# THE DATA:
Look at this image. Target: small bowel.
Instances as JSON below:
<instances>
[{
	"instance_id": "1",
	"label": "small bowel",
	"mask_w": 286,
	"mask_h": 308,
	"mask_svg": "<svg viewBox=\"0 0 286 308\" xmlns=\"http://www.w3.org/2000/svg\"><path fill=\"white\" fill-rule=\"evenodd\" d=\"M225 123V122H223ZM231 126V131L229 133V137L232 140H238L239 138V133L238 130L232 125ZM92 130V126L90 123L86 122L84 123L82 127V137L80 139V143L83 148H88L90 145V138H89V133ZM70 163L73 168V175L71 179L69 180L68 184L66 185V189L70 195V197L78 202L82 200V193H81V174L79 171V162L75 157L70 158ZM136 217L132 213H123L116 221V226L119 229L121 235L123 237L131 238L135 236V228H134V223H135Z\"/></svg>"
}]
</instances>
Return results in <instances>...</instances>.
---
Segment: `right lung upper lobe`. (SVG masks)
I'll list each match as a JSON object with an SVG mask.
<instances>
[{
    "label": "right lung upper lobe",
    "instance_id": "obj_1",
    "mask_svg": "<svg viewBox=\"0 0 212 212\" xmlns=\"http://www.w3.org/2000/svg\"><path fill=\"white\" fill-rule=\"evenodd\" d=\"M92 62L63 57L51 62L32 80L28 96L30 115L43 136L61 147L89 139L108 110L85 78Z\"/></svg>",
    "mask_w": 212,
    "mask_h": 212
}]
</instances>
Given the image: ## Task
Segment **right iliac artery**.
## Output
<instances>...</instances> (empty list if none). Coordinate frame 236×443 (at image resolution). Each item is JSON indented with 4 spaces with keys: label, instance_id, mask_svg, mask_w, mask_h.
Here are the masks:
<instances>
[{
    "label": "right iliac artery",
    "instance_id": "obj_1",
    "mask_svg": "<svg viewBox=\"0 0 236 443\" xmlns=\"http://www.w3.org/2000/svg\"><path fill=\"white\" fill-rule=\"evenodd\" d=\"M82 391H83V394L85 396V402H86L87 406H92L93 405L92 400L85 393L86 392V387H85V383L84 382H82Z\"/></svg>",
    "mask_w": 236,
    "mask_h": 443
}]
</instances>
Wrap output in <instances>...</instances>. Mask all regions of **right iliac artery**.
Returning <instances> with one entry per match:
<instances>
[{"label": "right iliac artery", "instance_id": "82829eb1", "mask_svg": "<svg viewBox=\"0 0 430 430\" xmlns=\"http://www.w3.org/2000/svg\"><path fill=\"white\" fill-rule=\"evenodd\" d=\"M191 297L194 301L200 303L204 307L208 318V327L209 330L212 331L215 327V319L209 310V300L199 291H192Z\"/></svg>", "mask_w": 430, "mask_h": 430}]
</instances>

# EXERCISE BRIEF:
Reproduce, character for character, only the lines of the preceding data that start at the line with "Look at this image. Target: small bowel." and end at the line with "Return results in <instances>...</instances>.", both included.

# SOLUTION FOR THIS EXERCISE:
Look at this image. Target: small bowel.
Instances as JSON below:
<instances>
[{
	"instance_id": "1",
	"label": "small bowel",
	"mask_w": 286,
	"mask_h": 308,
	"mask_svg": "<svg viewBox=\"0 0 286 308\" xmlns=\"http://www.w3.org/2000/svg\"><path fill=\"white\" fill-rule=\"evenodd\" d=\"M225 123V122H223ZM231 126V131L229 133V137L232 140H238L239 138V133L238 130L232 125ZM92 130V126L90 123L86 122L84 123L82 127V137L80 139V143L83 148H88L90 145V138H89V133ZM70 163L73 168V175L71 179L69 180L68 184L66 185V189L70 195V197L78 202L82 200V193H81V174L79 171V162L75 157L70 158ZM136 217L132 213H123L116 221V226L119 229L121 235L123 237L131 238L135 236V228H134V223H135Z\"/></svg>"
}]
</instances>
Return results in <instances>...</instances>.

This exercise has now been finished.